Among the more far-reaching proposals are those related to airline loyalty programs where a tiered set of proposals seeks reform by: (1) banning airline loyalty programs outright and prohibiting airlines from engaging in credit card co-branding systems that detract from their core business, (2) standardizing the terms of points programs, or (3) banning changes to airline programs that have retroactive effects, such that airlines cannot devalue points, (4) mandating a fixed, transparent exchange rate between points and dollars, (5) banning charging more for points than their value, (6) banning charging fees for using or transferring points, and (7) requiring that all seats and other fees (e.g., upgrades, baggage) can be paid via points or dollars, with no blackouts or limits.
One safety-focused recommendation is to direct that all aircraft maintenance work undertaken on behalf of U.S. air carriers occurs in the United States in compliance with FAA regulations and is subject to FAA and TSA oversight.
Congress should fully fund the NextGen Air Traffic Control system and allocate costs between airlines; airports; passengers; and local, state, and federal government agencies.
Establish air passenger protection regulations, which would require mandatory and prompt compensation for flight delays, cancellations, involuntary bumping, and mishandled baggage; mandate convenience rules including for families traveling with children and persons with disabilities.

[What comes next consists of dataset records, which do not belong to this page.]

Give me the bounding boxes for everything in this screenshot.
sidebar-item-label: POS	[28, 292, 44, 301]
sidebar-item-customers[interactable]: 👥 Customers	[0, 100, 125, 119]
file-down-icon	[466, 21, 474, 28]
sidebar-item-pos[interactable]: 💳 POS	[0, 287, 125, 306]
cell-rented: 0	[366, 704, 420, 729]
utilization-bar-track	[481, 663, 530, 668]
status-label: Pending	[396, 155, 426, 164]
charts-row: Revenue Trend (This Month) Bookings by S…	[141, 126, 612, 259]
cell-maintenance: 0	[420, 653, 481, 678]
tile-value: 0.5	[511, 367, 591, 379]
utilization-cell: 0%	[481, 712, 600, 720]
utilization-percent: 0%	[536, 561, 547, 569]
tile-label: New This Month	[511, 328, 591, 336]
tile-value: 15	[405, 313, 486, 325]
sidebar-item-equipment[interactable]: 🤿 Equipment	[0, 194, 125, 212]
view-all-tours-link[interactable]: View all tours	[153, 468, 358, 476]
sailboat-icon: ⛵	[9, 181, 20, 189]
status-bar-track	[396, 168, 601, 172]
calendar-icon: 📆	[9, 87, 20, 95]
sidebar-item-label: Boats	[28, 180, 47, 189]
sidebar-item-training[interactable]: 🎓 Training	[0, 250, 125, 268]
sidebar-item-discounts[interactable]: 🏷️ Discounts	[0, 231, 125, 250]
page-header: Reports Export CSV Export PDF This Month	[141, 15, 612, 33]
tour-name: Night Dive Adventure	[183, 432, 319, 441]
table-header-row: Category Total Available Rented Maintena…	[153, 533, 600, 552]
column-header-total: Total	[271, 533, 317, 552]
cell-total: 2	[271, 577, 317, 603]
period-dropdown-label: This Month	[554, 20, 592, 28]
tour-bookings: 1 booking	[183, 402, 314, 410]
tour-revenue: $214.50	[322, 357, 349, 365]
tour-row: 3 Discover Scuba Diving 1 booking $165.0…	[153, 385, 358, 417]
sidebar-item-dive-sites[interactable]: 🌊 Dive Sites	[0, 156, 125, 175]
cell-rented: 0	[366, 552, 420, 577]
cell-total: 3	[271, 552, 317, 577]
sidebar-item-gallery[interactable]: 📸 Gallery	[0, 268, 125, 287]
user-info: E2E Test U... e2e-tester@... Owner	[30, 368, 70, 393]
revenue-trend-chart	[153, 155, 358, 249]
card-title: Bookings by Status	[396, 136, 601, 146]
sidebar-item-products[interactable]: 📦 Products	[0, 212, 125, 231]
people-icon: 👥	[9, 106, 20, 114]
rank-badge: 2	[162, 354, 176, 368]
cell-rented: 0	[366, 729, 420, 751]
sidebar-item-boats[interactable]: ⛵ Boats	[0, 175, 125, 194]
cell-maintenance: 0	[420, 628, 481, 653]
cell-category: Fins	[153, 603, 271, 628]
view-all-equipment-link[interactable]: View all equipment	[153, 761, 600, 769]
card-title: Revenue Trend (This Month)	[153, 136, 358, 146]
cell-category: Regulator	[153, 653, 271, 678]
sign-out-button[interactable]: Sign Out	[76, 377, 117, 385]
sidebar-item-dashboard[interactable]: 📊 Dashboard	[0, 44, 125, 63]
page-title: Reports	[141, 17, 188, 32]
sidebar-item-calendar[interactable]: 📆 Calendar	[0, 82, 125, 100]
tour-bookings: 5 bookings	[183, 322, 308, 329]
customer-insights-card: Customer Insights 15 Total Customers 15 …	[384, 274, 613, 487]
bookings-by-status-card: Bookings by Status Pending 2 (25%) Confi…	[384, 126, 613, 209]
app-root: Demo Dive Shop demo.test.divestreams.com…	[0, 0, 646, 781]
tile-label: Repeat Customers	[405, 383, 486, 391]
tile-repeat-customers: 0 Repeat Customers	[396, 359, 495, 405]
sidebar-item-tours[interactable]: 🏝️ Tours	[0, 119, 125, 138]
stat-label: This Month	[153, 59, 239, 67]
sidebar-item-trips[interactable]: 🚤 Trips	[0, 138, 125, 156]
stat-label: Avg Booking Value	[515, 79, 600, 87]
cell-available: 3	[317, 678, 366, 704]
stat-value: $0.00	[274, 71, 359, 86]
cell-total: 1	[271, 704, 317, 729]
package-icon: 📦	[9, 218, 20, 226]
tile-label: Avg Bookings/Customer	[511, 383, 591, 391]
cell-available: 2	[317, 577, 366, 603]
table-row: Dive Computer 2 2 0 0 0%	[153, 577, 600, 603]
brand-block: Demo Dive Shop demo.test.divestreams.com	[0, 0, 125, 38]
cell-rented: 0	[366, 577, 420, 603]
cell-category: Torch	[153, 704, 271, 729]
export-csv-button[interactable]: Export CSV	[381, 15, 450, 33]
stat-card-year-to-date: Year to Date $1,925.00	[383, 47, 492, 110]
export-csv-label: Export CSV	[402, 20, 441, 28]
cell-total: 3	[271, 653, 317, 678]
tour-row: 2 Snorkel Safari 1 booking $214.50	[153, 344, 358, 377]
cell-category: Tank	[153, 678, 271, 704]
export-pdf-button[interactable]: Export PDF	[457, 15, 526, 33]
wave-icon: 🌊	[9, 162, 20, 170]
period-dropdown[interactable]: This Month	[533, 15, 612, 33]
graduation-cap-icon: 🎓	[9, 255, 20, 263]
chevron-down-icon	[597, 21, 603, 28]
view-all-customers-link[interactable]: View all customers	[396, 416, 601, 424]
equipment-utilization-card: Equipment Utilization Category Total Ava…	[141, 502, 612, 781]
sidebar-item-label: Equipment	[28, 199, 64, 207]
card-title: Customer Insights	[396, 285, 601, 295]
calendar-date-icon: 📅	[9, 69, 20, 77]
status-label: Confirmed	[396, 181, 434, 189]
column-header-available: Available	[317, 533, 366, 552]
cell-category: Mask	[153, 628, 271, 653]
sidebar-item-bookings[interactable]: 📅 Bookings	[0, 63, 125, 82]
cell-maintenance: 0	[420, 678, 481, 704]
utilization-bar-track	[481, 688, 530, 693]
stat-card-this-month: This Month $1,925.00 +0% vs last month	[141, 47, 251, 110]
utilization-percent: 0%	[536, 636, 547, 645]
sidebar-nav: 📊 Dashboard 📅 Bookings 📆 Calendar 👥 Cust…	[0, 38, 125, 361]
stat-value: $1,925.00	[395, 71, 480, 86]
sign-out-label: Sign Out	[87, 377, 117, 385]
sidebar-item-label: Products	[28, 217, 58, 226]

Require minimum standards for economy-class seat sizes.
Mandate child seats for all passengers under 2.
Direct all U.S. air carriers to maintain 24/7 call center access, including limits for reasonable wait times and access for passengers with disabilities.
Repeal the Trump-era rulemaking that weakened DOT’s ability to protect passengers from unfair and deceptive practices.
Empower state attorneys general with authority over U.S. airlines to address unfair/deceptive practices under state law that the Federal Aviation Act now pre-empts
The one element of these proposals that most surprised me was the absence of a change in the Federal Aviation Act to permit private rights of action by consumers against the airlines. It is early days, however, and this could be added later if the proposal makes its way into federal legislation.
It is obvious that none of this is going to occur quickly, if at all. Historically, the airlines have vigorously resisted ideas like these and can be expected to do so again. That said, change can’t happen if an effort isn’t started. Interesting times are ahead in our industry.